The current evaluation of the removal efficiency of PPCPs by ozone in water can only be determined by means of tests. Because PPCPs are more in variety, and the method for analyzing the wastewater needs higher cost for establishment and measurement, time and labor are wasted, the test for measuring the removal efficiency of the PPCPs is not very feasible.
The mechanism prediction method is a better alternative method. The chemical reacts with ozone to follow a secondary kinetic equation, and the ozone reaction kinetic equation is established to predict the ozone reaction removal efficiency of the chemical:
in the formula, [ C ]] t -concentration of chemical at time t, mg/L;
[C] 0 -concentration of chemical at time 0, mg/L;
[C] t /[C] 0 -the residual rate of the chemical at time t, dimensionless;
k O3 -reaction of chemicals with ozoneResponse rate, M -1 ·s -1
k ·OH -reaction rate of chemical with hydroxyl radical, M -1 ·s -1
∫[O 3 ]dt, the cumulative exposure concentration of ozone, M.s;
and [. OH ] dt-cumulative exposure concentration of hydroxyl radicals, M.s.
There are 4 main parameters of the chemical removal rate calculated according to the above formula, in which the ozone cumulative exposure concentration (+[ O ] 3 ]dt) and the cumulative exposure concentration of hydroxyl radicals (+.OH)]dt) is related to the amount of ozone additive in the wastewater removal process. Reaction Rate of ozone (k) O3 ) Reaction Rate with hydroxyl radical (k) ·OH ) Is a property of the chemical itself.
As can be seen from the above formula, the reaction rate (k) of ozone of PPCPs is known O3 ) Reaction Rate with hydroxyl radical (k) ·OH ) The removal efficiency of PPCPs can be calculated.

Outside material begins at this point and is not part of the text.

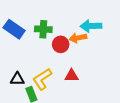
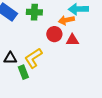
red circle: (61, 44) -> (54, 34), moved
red triangle: (71, 76) -> (72, 40), moved

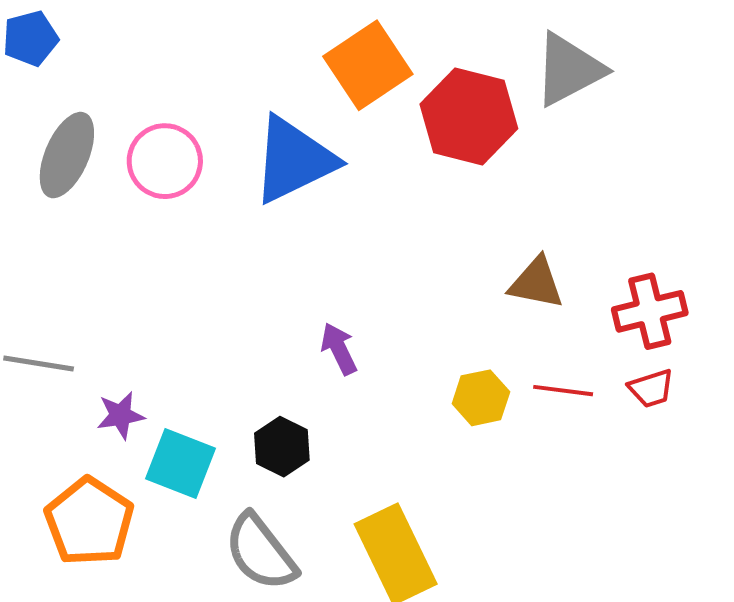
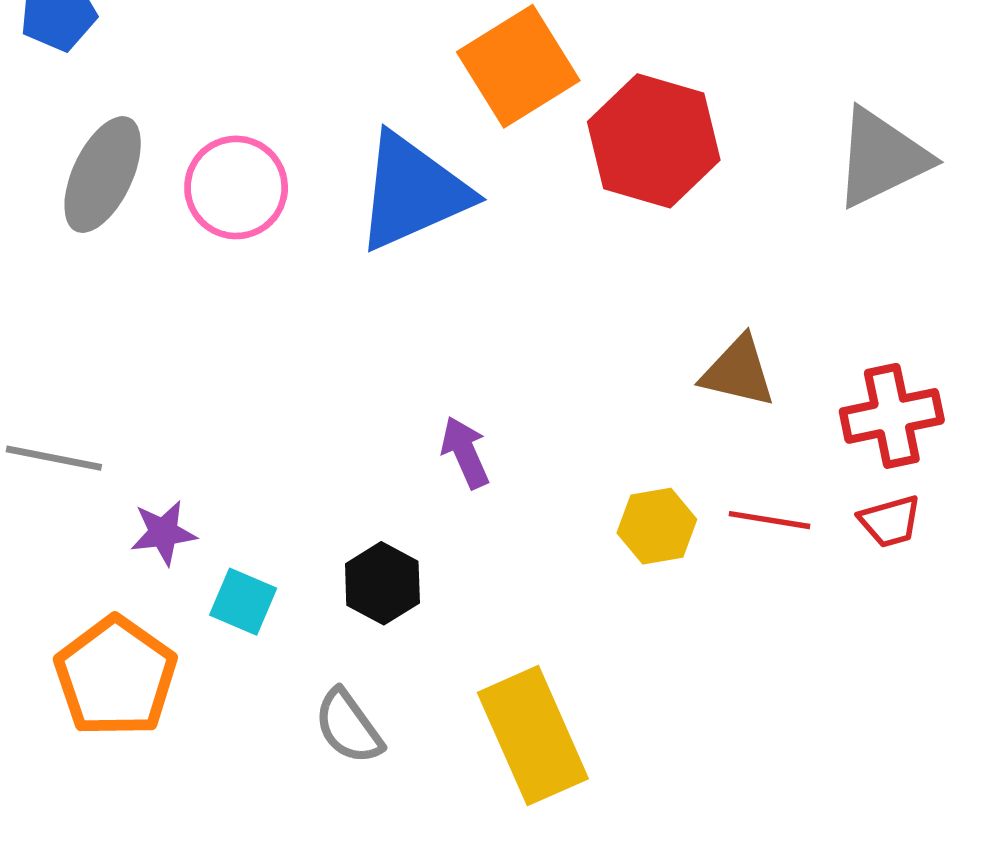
gray triangle: (569, 70) -> (882, 158), moved
cyan square: (180, 464) -> (243, 602), size x0.7
gray semicircle: (261, 552) -> (348, 727), size x0.7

Some predictive organic chemicals k are at home and abroad O3 Is a predictive model of (Sairam Sudhakaran. QSAR models for oxidation of organic micropollutants in water based on ozone and hydroxyl radical rate constants and their chemical classification. Water Research,2013, 47:1111-1122), but these predictive models are broad-spectrum models, not specific to the k of PPCPs O3 Is a predictive model of (a). Broad spectrum models sacrifice accuracy of prediction of a particular class of chemicals in order to fit most chemicals, and therefore their k to PPCPs O3 The prediction accuracy is low.

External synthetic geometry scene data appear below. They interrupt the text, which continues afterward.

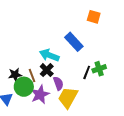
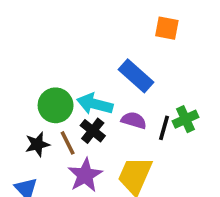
purple semicircle: (58, 83) -> (134, 120), moved, turned -48
green circle: (24, 87) -> (56, 105), moved

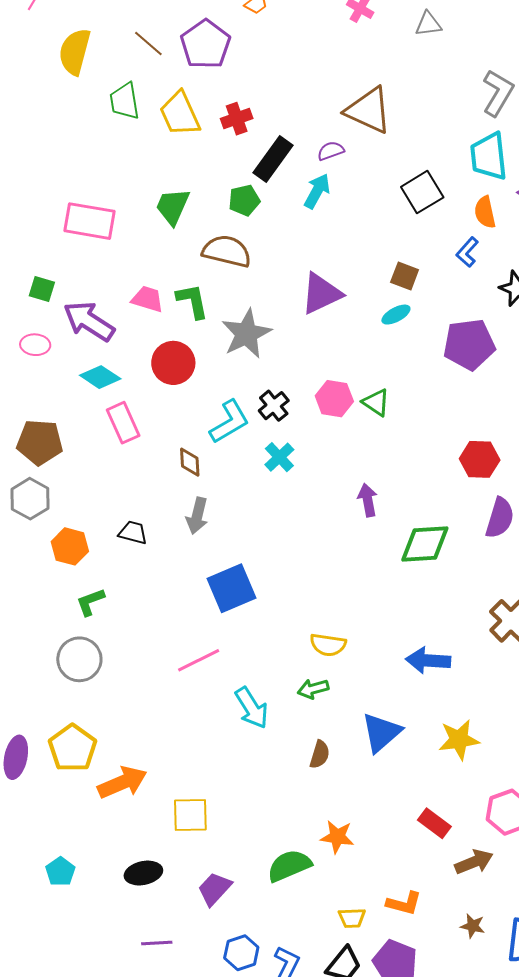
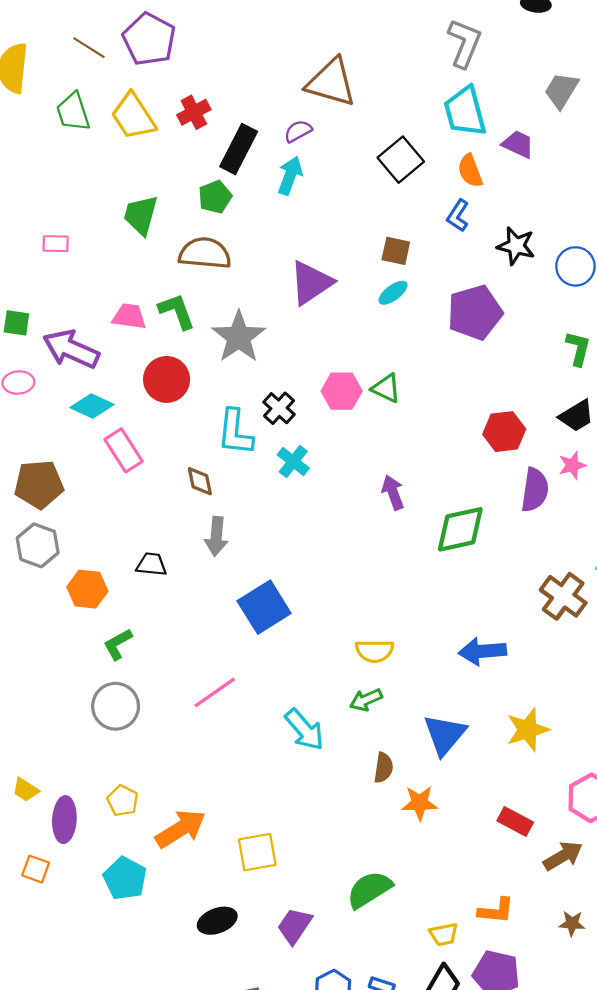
pink rectangle: (90, 221) -> (56, 244), size x0.5
cyan L-shape: (230, 422) -> (235, 432), turned 135
pink line: (199, 660) -> (215, 692), moved
yellow pentagon: (73, 748) -> (123, 801), size x0.6
orange star: (337, 837) -> (420, 803), moved
cyan pentagon: (60, 872) -> (125, 878), moved, size x1.4

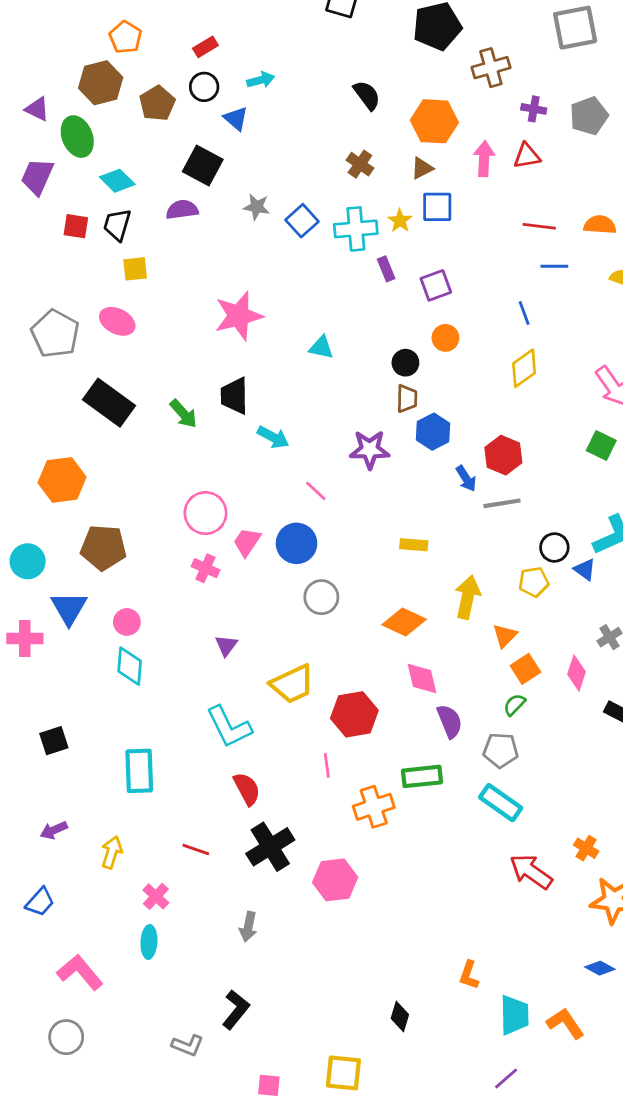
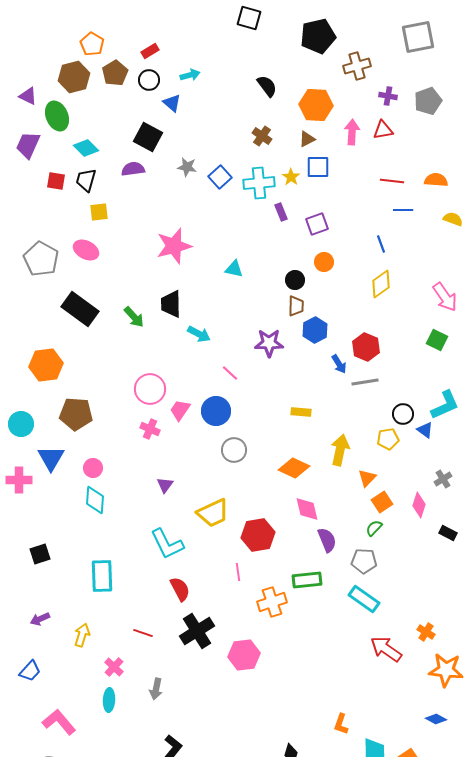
brown pentagon: (157, 103) -> (115, 73), moved
gray arrow: (248, 927) -> (156, 689), moved

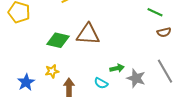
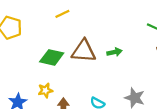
green arrow: (117, 68) -> (114, 52), moved

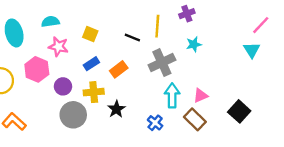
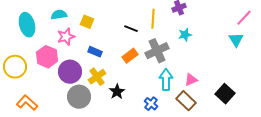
yellow square: (90, 34) -> (87, 22), moved
pink star: (58, 47) -> (66, 37), turned -30
blue rectangle: (91, 64) -> (95, 52), turned 56
orange rectangle: (119, 69) -> (130, 56), moved
purple circle: (63, 86) -> (70, 72), size x1.5
yellow cross: (94, 92) -> (97, 77), turned -30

The present study establishes k for PPCPs O3 The applicability of the PPCPs is greatly enhanced, and the accuracy of the PPCPs prediction result is improved.
Disclosure of Invention
The invention establishes a method for constructing a model for predicting the ozone reaction rate in PPCPs organic pollutant wastewater, which is used for predicting and evaluating the PPCPs removal efficiency of a sewage treatment plant in a chemical industry park. The method comprises the following steps:
(1) Data collection, set training set and validation set sample compounds
The second-order reaction rate (k) of ozone in 50 PPCPs wastewater is inquired from the literature O3 ph 8.5) data; from environ. Sci. Technology.2013, 47,5872-5881. The training set and the verification set are set to obtain sample compounds, wherein the training set is used for selecting 37 sample compounds, and the verification set is used for selecting 13 sample compounds. The training set samples are structurally diversified as much as possible, and the active coverage range is as large as possible, so that the application range of the model is wide, and the prediction capability is strong. The validation set is then used to evaluate the predictive power of the built model, contained within the descriptor space of the training set.
(2) Computing descriptors
Pre-optimizing a compound structure by adopting MM+ molecular mechanics in Hyperchem 7.0 software, optimizing the compound structure by a semi-empirical AM1 method, calculating descriptors by using Dragon 5.4 software based on the optimized structure, and primarily screening the calculated 1664 descriptors, namely removing constant terms, approximate constant terms and 704 molecular descriptors with high correlation (the correlation coefficient between two molecular descriptors with the correlation coefficient being larger than 0.98 and a target value is smaller), extracting 19 factors (the cumulative contribution rate reaches 90%) based on principal component factor analysis (SPSS 19.0), and screening the descriptors with the contribution rate being larger than 0.7 in each factor to obtain 66 important molecular descriptors.
X=AF+e (1)
Wherein a= (a ij ),a ij The factor load is the correlation coefficient of the ith variable and the jth factor; a is a factor loading matrix, F is a common factor of X, e is a special factor of X, and X is a descriptor matrix.
(3) Model construction
Variable selection is carried out by adopting a Genetic Algorithm (GA) in MobyDigs software, and the related parameters of the GA are as follows: the population number is 100, the variation probability is 0.5, the maximum allowed feature number in the model is 10, the evaluation function is leave-one-out interactive verification (LOO-CV), and other parameters are all default values. When the influence of the increased variable number on the result is not great, the optimal parameter number is obtained. Based on the screened variables, a Multiple Linear Regression (MLR) method is adopted to build a prediction model, namely a GA-MLR model.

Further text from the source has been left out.